Sowers, the sixth overall pick in the 2004 draft, lost out in the battle for Cleveland's No. 5 rotation spot. Lefties Aaron Laffey and Scott Lewis are still in the running for the final rotation berth.

LaPorta and Brantley were acquired in July in the blockbuster trade that sent CC Sabathia to the Milwaukee Brewers. They were reassigned Tuesday to minor league camp along with right-handers Kirk Saarloos and Greg Aquino and first baseman Michael Aubrey.

Sowers and catcher Wyatt Toregas were optioned to Triple-A Columbus.

Kelvim Escobar's fastball has recently been clocked in the high 90s, an indication that the Angels right-hander is ahead of schedule in recovering from shoulder problems that cost him all of 2008.

Escobar's fastball topped out at 96 mph in a Triple-A game against the Cubs, the Los Angeles Times reported. Facing seven batters, Escobar threw 18 of his 34 pitches for strikes, was clocked between 94 and 96 mph and gave up two hits, with one strikeout and one walk.

"Oh man, I feel good," Escobar said, according to the Times. "I knew I had good velocity, but I never thought I'd be throwing 96."

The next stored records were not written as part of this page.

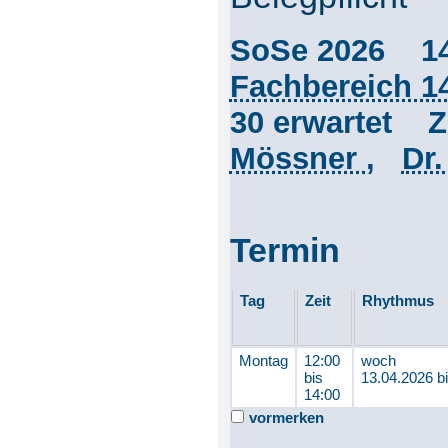
SoSe 2026 1
Fachbereich 1
30 erwartet 
Mössner
,
Dr.
Termin
Tag
Zeit
Rhythmus
Montag
12:00
woch
bis
13.04.2026 b
14:00
vormerken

Escobar hopes he can gradually increase his workload in the weeks to come, according to the report. At that pace and barring any setbacks, the Angels could have him back in the starting rotation sometime in April. They'd be getting back a pitcher who went 18-7 with a 3.40 ERA in 2007.

"I've tested my arm many times this spring, and it feels fine," Escobar said, according to the Times. "Now, I'm going to focus on mechanics and making good pitches."

Now that he leads his team in seniority with eight seasons in Pittsburgh, Pirates shortstop Jack Wilson has realized that it's time to be a leader. Wilson admits he wasn't comfortable in that role before, but he's embracing it as the Pirates try to produce a winning season after 16 straight years of sub-.500 records.

"I've always felt there's been someone in the clubhouse that has more time than myself, and it's not really my job," Wilson said. "This is the first year I've been the senior guy. It definitely puts a change in you and your heart and how you want to lead."

Wilson began the change with a bold step. At hitting coach Don Long's suggestion, he completely rebuilt his swing, in the hopes he could recover the power at the plate that abandoned him last season. He finished 2008 with one homer in 305 at-bats, down from the 12 he hit in 477 at-bats in '07.

Instead of a tuneup, Wilson went for an overhaul by adopting a swing that begins with his hands much lower than before -- despite the fact his stance had been hands-high since he was 6 years old. And Wilson stuck with it, despite an 0-for-23 slump that ended Saturday. He had two doubles against the Rays on Monday.

"Obviously, I didn't really like it that much at first -- you've got to change your whole swing," Wilson said. "But, watching films from past years of my bat path, [Long] showed me we could have a better pass at the ball if we brought the hands down."

-- The Associated Press contributed to this report.